1802

París

El fuego permanecía encendido día y noche bajo el atanor. Saint-Germain podía fabricar oro para Napoleón, pero no revelarle el auténtico secreto del códice. En ambas cosas estaba el cónsul decepcionado. Para producir una onza de oro se necesitaban días enteros; y el texto secreto parecía imposible de resolver incluso para el famoso conde de Saint-Germain, el más célebre alquimista de los tiempos modernos.

Por suerte para este último, Napoleón ignoraba que hubiera tenido el libro en su poder. O, mejor dicho, sabía que había estado en sus manos, pero creía que lo había perdido antes de tener tiempo ni siquiera del más somero análisis, antes incluso de poder leerlo. Un informador suyo, monje de la abadía de Chateaubriand, le había dicho que el conde llevaba buscando el libro desde tiempos perdidos en la memoria. Era una fijación, su obsesión, su mayor y quizá único anhelo. Justo antes de empezar la Revolución, al fin había conseguido una pista digna de confianza. Pero durante los primeros días del levantamiento popular y la toma de la Bastilla, el conde se había visto obligado a huir por el Sena, en donde perdió el libro, que justo antes acababa de entregarle otro hombre.

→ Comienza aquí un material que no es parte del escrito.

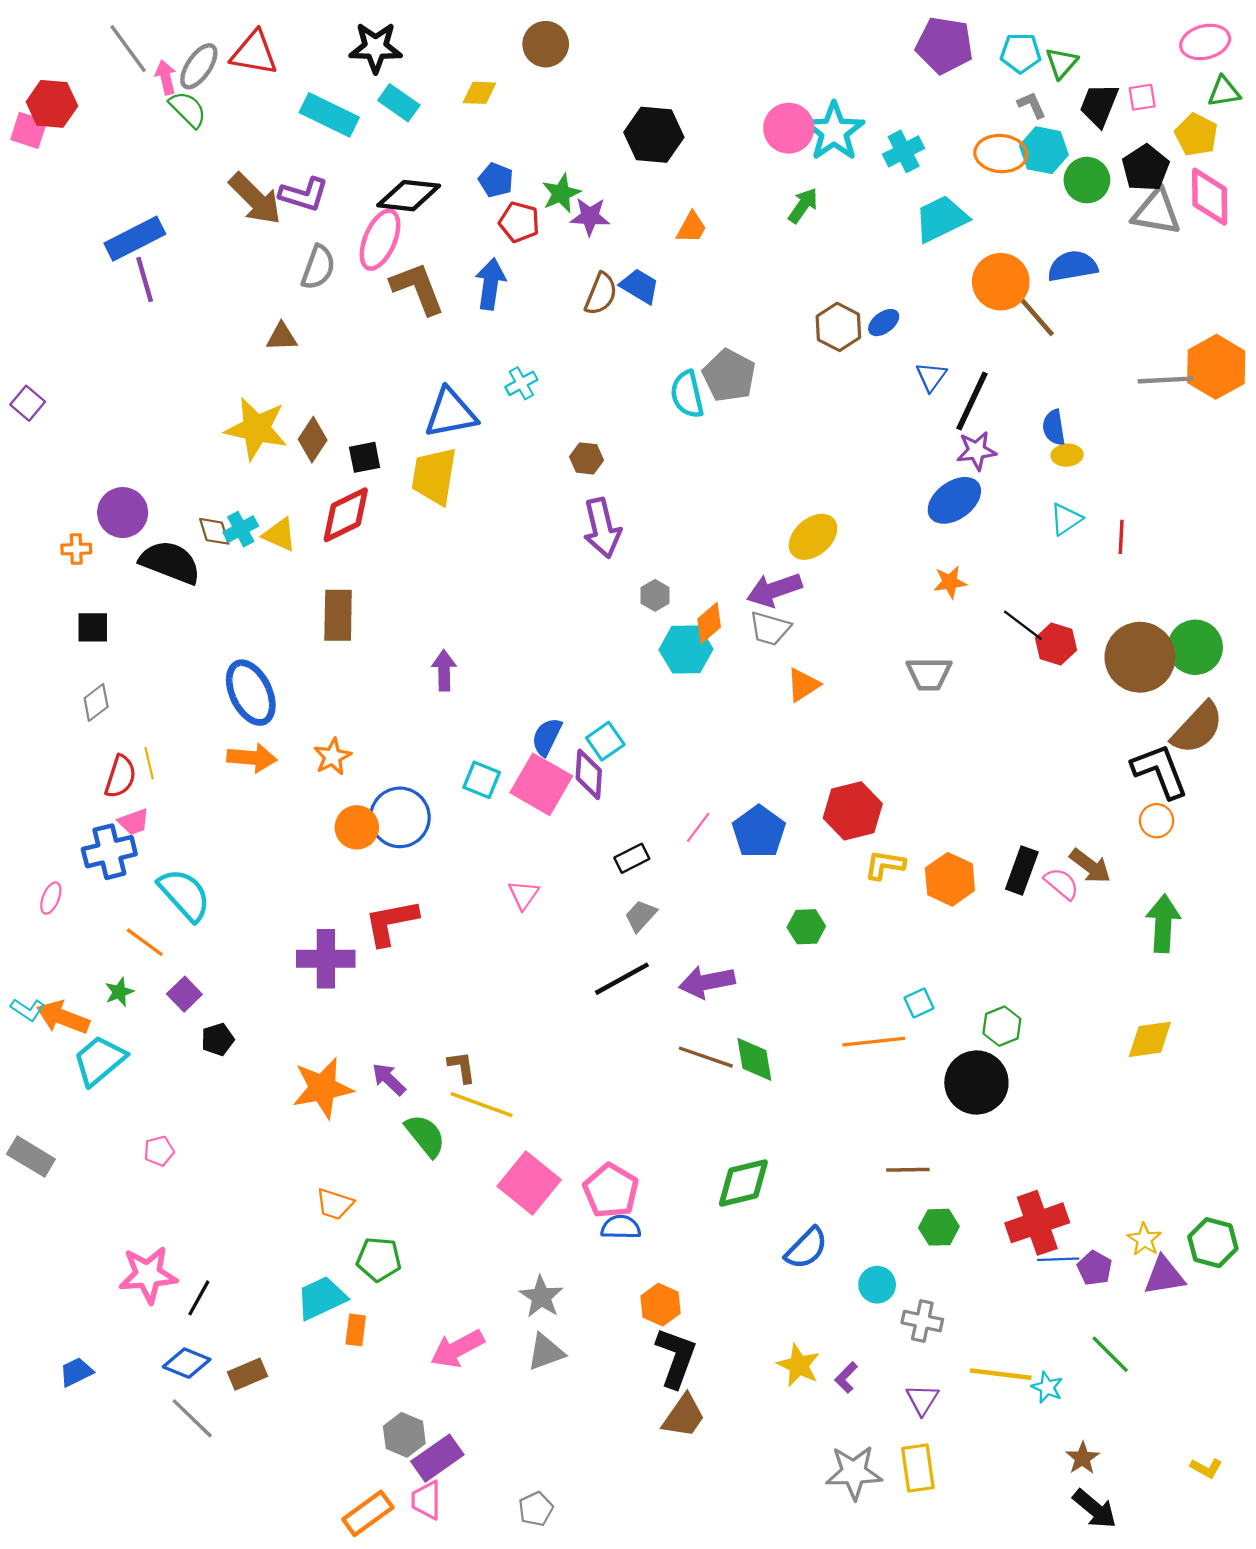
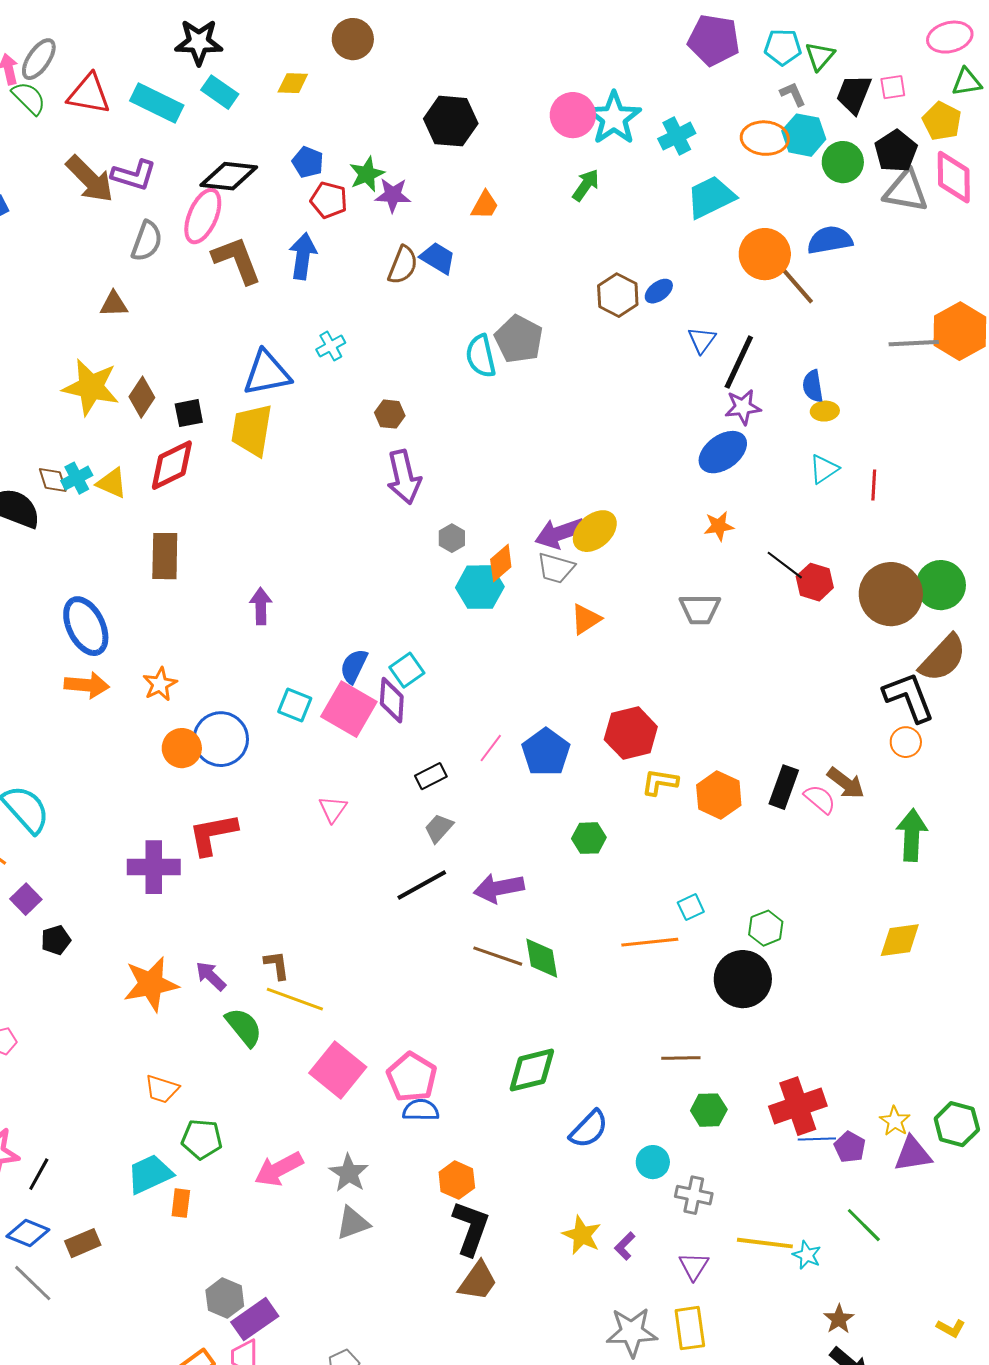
red triangle: (254, 53) -> (89, 94), moved
yellow ellipse: (813, 537) -> (595, 531), moved
pink arrow: (457, 1349) -> (279, 1169), moved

Todo esto era una sarta de necedades, pues el monje había confundido al conde con el amigo que le recogió para sacarle de París. Hablaba de oídas, aunque contó su historia a Napoleón como si conociera los detalles en persona. Al menos provocó una confusión que favorecía al conde. Y este no iba a desaprovechar aquella situación, así que corroboró lo que el monje había dicho ante el cónsul, añadiendo un par de detalles igual de absurdos pero convincentes. Cuando alguien desea creer algo, es fácil conducirlo por la senda de lo que quiere oír.

Mientras el atanor producía el escaso oro que los alquimistas llamaban la Gran Obra, que no era otra cosa que la legendaria piedra filosofal junto con la destilación del elixir de la vida, Saint-Germain se dedicaba por encargo del mismo Napoleón a estudiar el códice. Quienes conocen la alquimia por las exageraciones de la mayoría de los textos, suponen que la piedra filosofal permite fabricar oro en cantidades inconmensurables; o que el elixir de la vida prolonga la existencia eternamente. Pero la alquimia verdadera no es otra cosa que ciencia, una ciencia que hunde sus raíces en saberes antiguos, olvidados por los hombres en el transcurso de los siglos, y redescubiertos luego poco a poco como si fueran primicias.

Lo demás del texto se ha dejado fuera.